Saturday, February 11, 2012


Let’s leave aside for a moment the First Amendment aspect of the HHS mandate that all employers provide their employees with insurance that covers contraception. I know that sounds weird but, frankly, I just find that entire topic awfully upsetting and have a couple of other, rather intemperate posts in the works about that.

Instead, let’s look at this from a slightly different angle. If I understand the law behind the HHS mandate, this is happening solely at the discretion of the Executive branch. That is, HHS was empowered by Obamacare to decide what services must be covered by any employer-provided insurance plan. So far as I know, that decision doesn’t get made once and set in stone. (I could be wrong about that but given the continuing development of new treatments, it would seem that HHS must have the ability to change what is required.) That would seem to mean that a different Administration could impose different requirements. So future Administrations could - depending on their political viewpoint - do any of the following:

Rescind the requirement that employer-provided insurance cover contraception.

Require employer-provided insurance to cover treatment to “cure” people of homosexuality, including psychiatric, drug, and religion-based approaches.

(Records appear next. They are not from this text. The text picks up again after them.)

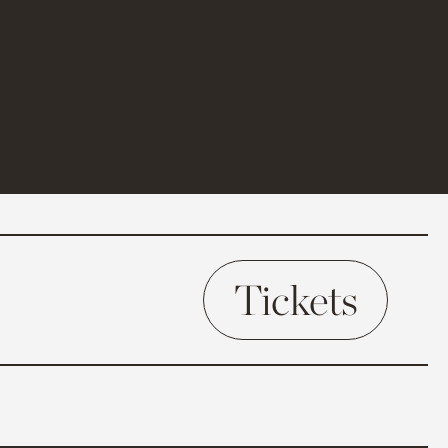
Tickets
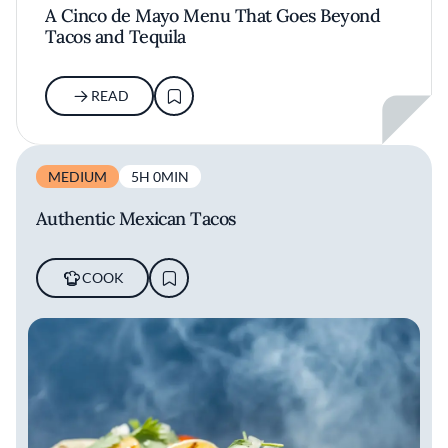
A Cinco de Mayo Menu That Goes Beyond
Tacos and Tequila
READ
MEDIUM
5H 0MIN
Authentic Mexican Tacos
COOK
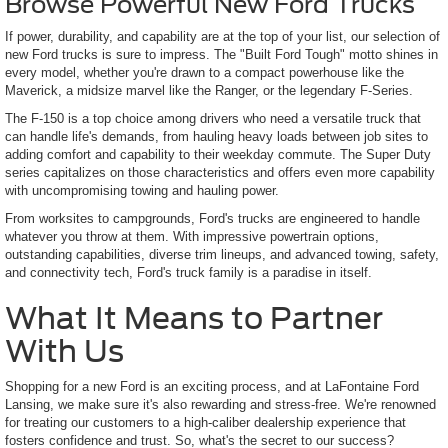
Browse Powerful New Ford Trucks
If power, durability, and capability are at the top of your list, our selection of
new Ford trucks is sure to impress. The "Built Ford Tough" motto shines in
every model, whether you're drawn to a compact powerhouse like the
Maverick, a midsize marvel like the Ranger, or the legendary F-Series.
The F-150 is a top choice among drivers who need a versatile truck that
can handle life's demands, from hauling heavy loads between job sites to
adding comfort and capability to their weekday commute. The Super Duty
series capitalizes on those characteristics and offers even more capability
with uncompromising towing and hauling power.
From worksites to campgrounds, Ford's trucks are engineered to handle
whatever you throw at them. With impressive powertrain options,
outstanding capabilities, diverse trim lineups, and advanced towing, safety,
and connectivity tech, Ford's truck family is a paradise in itself.
What It Means to Partner
With Us
Shopping for a new Ford is an exciting process, and at LaFontaine Ford
Lansing, we make sure it's also rewarding and stress-free. We're renowned
for treating our customers to a high-caliber dealership experience that
fosters confidence and trust. So, what's the secret to our success?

Require employer-provided insurance to cover children born to or adopted by married employees but not those born to or adopted by unmarried employees.

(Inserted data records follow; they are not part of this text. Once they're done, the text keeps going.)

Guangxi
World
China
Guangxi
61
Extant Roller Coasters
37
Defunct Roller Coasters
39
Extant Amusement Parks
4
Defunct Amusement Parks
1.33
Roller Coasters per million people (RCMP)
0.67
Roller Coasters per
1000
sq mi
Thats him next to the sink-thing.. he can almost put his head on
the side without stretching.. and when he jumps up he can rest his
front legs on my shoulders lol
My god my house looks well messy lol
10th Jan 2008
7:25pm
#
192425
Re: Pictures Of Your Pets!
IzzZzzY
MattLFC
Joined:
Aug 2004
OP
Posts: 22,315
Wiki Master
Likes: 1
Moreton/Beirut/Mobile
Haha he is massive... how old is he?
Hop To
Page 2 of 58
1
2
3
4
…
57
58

Not require employer-provided insurance to cover pre-natal testing designed to detect the sorts of birth defects that often lead to abortions.

Not require employer-provided insurance cover anything more than palliative care for children born with birth defects that could have been detected early enough for an abortion.

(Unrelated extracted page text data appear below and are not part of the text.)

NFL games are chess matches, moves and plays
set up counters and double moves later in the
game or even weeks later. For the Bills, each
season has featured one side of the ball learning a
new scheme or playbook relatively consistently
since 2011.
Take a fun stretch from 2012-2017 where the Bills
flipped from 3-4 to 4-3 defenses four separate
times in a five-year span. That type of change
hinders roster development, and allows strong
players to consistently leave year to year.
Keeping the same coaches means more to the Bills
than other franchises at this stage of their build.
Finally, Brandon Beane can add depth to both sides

Not require employer-provided insurance cover whatever conditions a particular Administration considers preventable: sexually transmitted diseases; lung cancer in smokers; Type 2 diabetes or heart failure in the obese; pregnancy out of wedlock; accidentally self-inflicted gunshot wounds.

Employers could, of course, still choose to provide coverage that is not required but since (as I understand it) the Executive branch will have at least some say in how insurance companies are allowed to set their rates, an employer might find it difficult to locate an insurance company willing to provide a policy that an Administration would prefer not be written. And, of course, the more limited coverage will be cheaper so ...

It should be quite a ride.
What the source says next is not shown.